Forex Lead Finder — Muraduzzaman

01 · The problem

Manual lead hunting burns a full workday per week.

Target buyer: anyone selling forex signals, courses, or brokerage services. Their bottleneck: finding qualified traders — people with MT4/MT5 bios, trading-pair posts, or telltale hashtags. That audience is scattered across Reddit, TradingView, BabyPips, ForexFactory, and LinkedIn. Existing tools: cover one platform at a time, require constant maintenance, and return unscored data that still needs a human to filter.

02 · The approach

Five scrapers in parallel, scored at ingestion, sales-ready on export.

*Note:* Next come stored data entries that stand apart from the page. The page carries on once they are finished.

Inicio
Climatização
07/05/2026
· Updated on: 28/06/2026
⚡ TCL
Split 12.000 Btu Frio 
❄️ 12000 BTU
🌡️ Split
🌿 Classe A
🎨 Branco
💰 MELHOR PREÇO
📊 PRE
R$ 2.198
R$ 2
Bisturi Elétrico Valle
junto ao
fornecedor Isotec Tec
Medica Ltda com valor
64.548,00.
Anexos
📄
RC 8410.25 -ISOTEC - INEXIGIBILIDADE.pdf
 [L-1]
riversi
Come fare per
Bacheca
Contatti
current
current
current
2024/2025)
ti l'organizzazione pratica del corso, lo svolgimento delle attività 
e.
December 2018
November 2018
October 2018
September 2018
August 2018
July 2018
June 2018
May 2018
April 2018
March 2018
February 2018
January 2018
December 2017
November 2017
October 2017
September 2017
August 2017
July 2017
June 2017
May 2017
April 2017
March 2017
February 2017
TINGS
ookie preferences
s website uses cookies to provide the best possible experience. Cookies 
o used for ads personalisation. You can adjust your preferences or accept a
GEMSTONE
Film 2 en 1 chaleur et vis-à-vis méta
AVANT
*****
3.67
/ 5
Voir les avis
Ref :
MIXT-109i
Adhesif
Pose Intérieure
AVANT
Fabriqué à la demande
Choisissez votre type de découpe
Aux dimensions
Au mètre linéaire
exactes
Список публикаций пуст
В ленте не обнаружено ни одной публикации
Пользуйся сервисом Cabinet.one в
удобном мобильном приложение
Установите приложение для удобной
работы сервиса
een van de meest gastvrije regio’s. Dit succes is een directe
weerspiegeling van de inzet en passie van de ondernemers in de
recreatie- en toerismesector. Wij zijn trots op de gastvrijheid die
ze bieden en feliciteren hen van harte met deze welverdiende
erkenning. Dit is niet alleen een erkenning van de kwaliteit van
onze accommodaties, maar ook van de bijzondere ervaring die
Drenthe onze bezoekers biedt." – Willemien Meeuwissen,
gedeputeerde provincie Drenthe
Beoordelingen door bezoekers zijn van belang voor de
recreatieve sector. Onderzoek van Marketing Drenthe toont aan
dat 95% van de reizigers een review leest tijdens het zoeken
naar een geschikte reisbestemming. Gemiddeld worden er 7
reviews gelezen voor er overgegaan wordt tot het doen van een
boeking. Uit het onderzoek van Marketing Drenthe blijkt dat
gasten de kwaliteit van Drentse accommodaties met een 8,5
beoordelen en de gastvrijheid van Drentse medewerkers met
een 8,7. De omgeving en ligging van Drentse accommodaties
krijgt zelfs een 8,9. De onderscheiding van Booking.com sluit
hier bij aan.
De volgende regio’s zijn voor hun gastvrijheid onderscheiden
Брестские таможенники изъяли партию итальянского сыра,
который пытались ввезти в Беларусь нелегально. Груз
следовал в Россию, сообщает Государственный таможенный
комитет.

What ships: five platform-specific Python collectors running concurrently; a 15-point keyword classifier gating every candidate (bio keyword +10, post keyword +10, trading pair +10, MT4/MT5 +5, hashtag +5, threshold 15); SQLite warehouse keyed by profile URL (idempotent re-runs, no duplicates); Flask UI for operator review; REST endpoints for downstream CRM / email tools; APScheduler 6-hour loop; XLSX / CSV / JSON export.

What it replaces: a junior researcher spending ~10 hrs/week scraping names manually (typical market cost in Dhaka: $800–1,200/month; US: $3,500–5,000/month). This engine compresses that to zero human time after initial tuning.

03 · Architecture

How it fits together.

01 / Collectors

Multi-source Python

Five independent scrapers (Reddit, TradingView, BabyPips, ForexFactory, LinkedIn) run in parallel. Playwright handles the JS-heavy ones.

02 / Classifier

15-point scoring

Bio keywords (+10), post keywords (+10), trading pairs (+10), MT4/MT5 (+5), hashtags (+5). ≥15 keeps the lead; below discards it.

03 / Storage

SQLite warehouse

Profiles, posts, emails, websites — all normalised into a single store, keyed by profile URL. Idempotent re-runs, no duplicates.

04 / Delivery

Flask UI + REST

Operators use the Flask UI to browse. API consumers (CRMs, email tools) hit REST endpoints for /api/leads and /api/stats.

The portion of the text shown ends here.